This issue marks the debut of a monthly comic strip by Peter Bagge, who's been dubbed "the grandpappy of post-punk pop culture scribblings." (See "That's Entertainment!" on page 29.) Bagge is best known as the creator of the critically acclaimed and hugely popular Hate Comics, which chronicles the misadventures of the unforgettable Buddy Bradley. Set in Seattle, where the 43-year-old Bagge lives, and debuting in 1990, Hate quickly became an integral part of the same trendsetting scene that made the world safe for grunge, good coffee, and online retail. His work has appeared widely both in print and on the Web; check out his site for full details. Bagge has witnessed the topic of this month's comic—Hollywood's often-asinine politics—up close and personal while discussing development deals with studio honchos. "The most annoying thing is the presumption of political agreement," says the libertarian Bagge. "Before a meeting can commence, everyone makes a show of Democratic partisan solidarity, even to the point of ripping into Ralph Nader for his sins against Al Gore."

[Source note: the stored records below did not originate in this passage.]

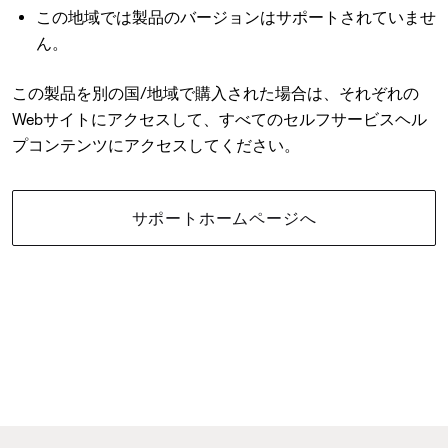
この地域では製品のバージョンはサポートされていませ
ん。
この製品を別の国/地域で購入された場合は、それぞれの
Webサイトにアクセスして、すべてのセルフサービスヘル
プコンテンツにアクセスしてください。
サポートホームページへ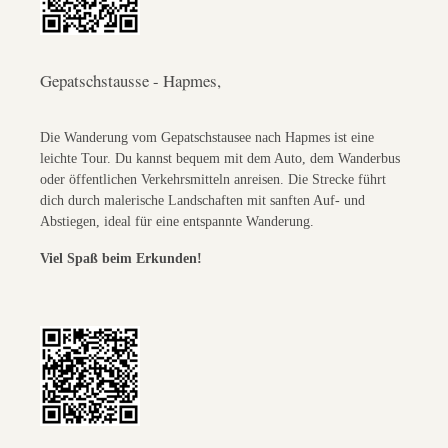
Gepatschstausse - Hapmes,
Die Wanderung vom Gepatschstausee nach Hapmes ist eine
leichte Tour. Du kannst bequem mit dem Auto, dem Wanderbus
oder öffentlichen Verkehrsmitteln anreisen. Die Strecke führt
dich durch malerische Landschaften mit sanften Auf- und
Abstiegen, ideal für eine entspannte Wanderung.
Viel Spaß beim Erkunden!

"My favorite measure of the original Beatlemania involves A Hard Day's Night," recalls REASON Senior Editor Charles Paul Freund, the author of this month's cover story. (See "Still Fab" on page 56.) "I saw it in a huge old Washington movie palace that was jammed with girl fans. The house lights went down, their anticipation went up, and at the first screen image, they exploded into hysteria. That image was the United Artists corporate logo." Freund, who helped edit the Washington Post's Outlook section before joining REASON in 1996, has long had an interest in the often-suppressed relationship between commerce and culture. "If the literary establishment can accept the fact that Romantic visionary poetry was built on commercial Gothic sludge," says Freund, "rock can deal with the fact that the Beatles were built on pop treacle."

Bill Steigerwald, who interviews legendary urban theorist Jane Jacobs on page 48, has called more than a few cities home over the years. He's done stints in Philadelphia, Cincinnati, and Los Angeles, where he worked for the Los Angeles Times for the better part of a decade. In 1989, he moved back to his hometown of Pittsburgh and a job at the Post-Gazette. Last June, he moved over to the Steel Town's other paper, the Tribune-Review, where he edits and writes a column. Interviewing the 84-year-old Jacobs capped a long appreciation for her work, says Steigerwald. Certainly her influence can be felt in "Death by Wrecking Ball," the story he wrote for the June 2000 issue of REASON that detailed a redevelopment plan preparing to run roughshod over a vibrant local community.